■ **Problem**:
Return all the data exactly, keeping the pictures out.

■ **Dataset records**:

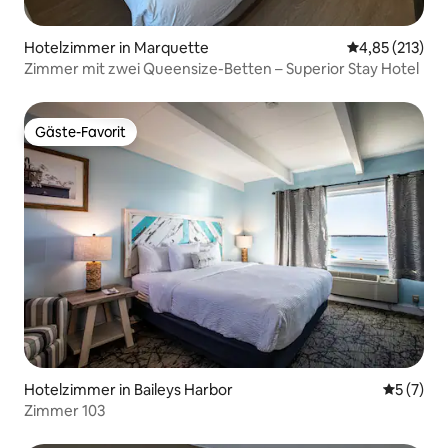
Hotelzimmer in Marquette
Durchschnittl
4,85 (213)
Zimmer mit zwei Queensize-Betten – Superior Stay Hotel
Gäste-Favorit
Gäste-Favorit
Hotelzimmer in Baileys Harbor
Durchsch
5 (7)
Zimmer 103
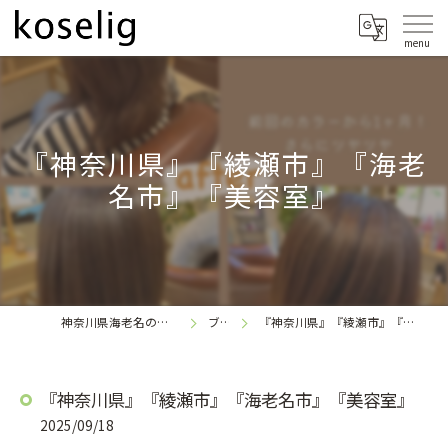
『神奈川県』『綾瀬市』『海老
名市』『美容室』
神奈川県海老名の美容室なら
ブログ
『神奈川県』『綾瀬市』『海老名市』『美容室』
koselig
『神奈川県』『綾瀬市』『海老名市』『美容室』
2025/09/18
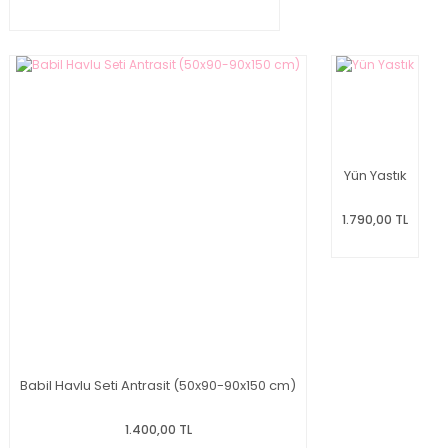
Yün Yastık
1.790,00 TL
Babil Havlu Seti Antrasit (50x90-90x150 cm)
1.400,00 TL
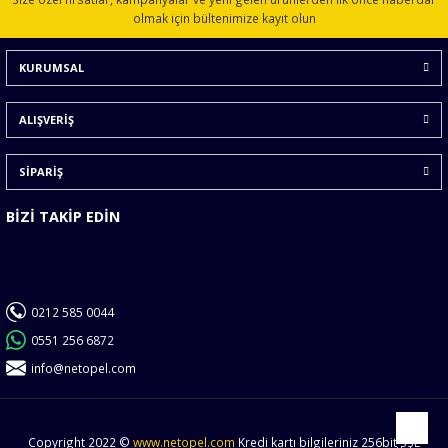
Ürün açıklamasında eksik bilgiler bulunuyor.
olmak için bültenimize kayıt olun
Ürün bilgilerinde hatalar bulunuyor.
KURUMSAL
Ürün fiyatı diğer sitelerden daha pahalı.
Bu ürüne benzer farklı alternatifler olmalı.
ALIŞVERİŞ
SİPARİŞ
BİZİ TAKİP EDİN
Gönder
0212 585 0044
0551 256 6872
info@netopel.com
Copyright 2022 ©
www.netopel.com
Kredi kartı bilgileriniz 256bit SSL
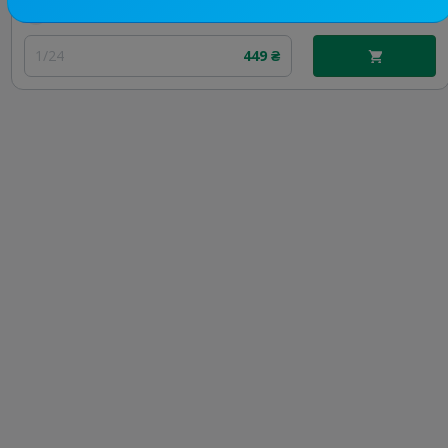
Цена рекламы
1/24
449 ₴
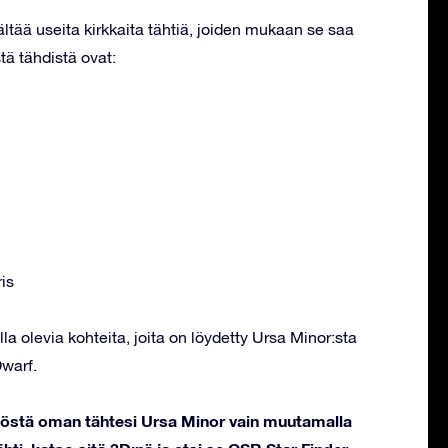
ältää useita kirkkaita tähtiä, joiden mukaan se saa
tä tähdistä ovat:
is
la olevia kohteita, joita on löydetty Ursa Minor:sta
Dwarf.
stöstä oman tähtesi Ursa Minor vain muutamalla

■ **Exercise solution**:
Hotelzimmer in Marquette
Durchschnittl
4,85 (213)
Zimmer mit zwei Queensize-Betten – Superior Stay Hotel
Gäste-Favorit
Gäste-Favorit
Hotelzimmer in Baileys Harbor
Durchsch
5 (7)
Zimmer 103
『神奈川県』『綾瀬市』『海老
名市』『美容室』
神奈川県海老名の美容室なら
ブログ
『神奈川県』『綾瀬市』『海老名市』『美容室』
koselig
『神奈川県』『綾瀬市』『海老名市』『美容室』
2025/09/18
Yün Yastık
1.790,00 TL
Babil Havlu Seti Antrasit (50x90-90x150 cm)
1.400,00 TL
Ürün açıklamasında eksik bilgiler bulunuyor.
olmak için bültenimize kayıt olun
Ürün bilgilerinde hatalar bulunuyor.
KURUMSAL
Ürün fiyatı diğer sitelerden daha pahalı.
Bu ürüne benzer farklı alternatifler olmalı.
ALIŞVERİŞ
SİPARİŞ
BİZİ TAKİP EDİN
Gönder
0212 585 0044
0551 256 6872
info@netopel.com
Copyright 2022 ©
www.netopel.com
Kredi kartı bilgileriniz 256bit SSL
Цена рекламы
1/24
449 ₴
ältää useita kirkkaita tähtiä, joiden mukaan se saa
tä tähdistä ovat:
is
la olevia kohteita, joita on löydetty Ursa Minor:sta
Dwarf.
stöstä oman tähtesi Ursa Minor vain muutamalla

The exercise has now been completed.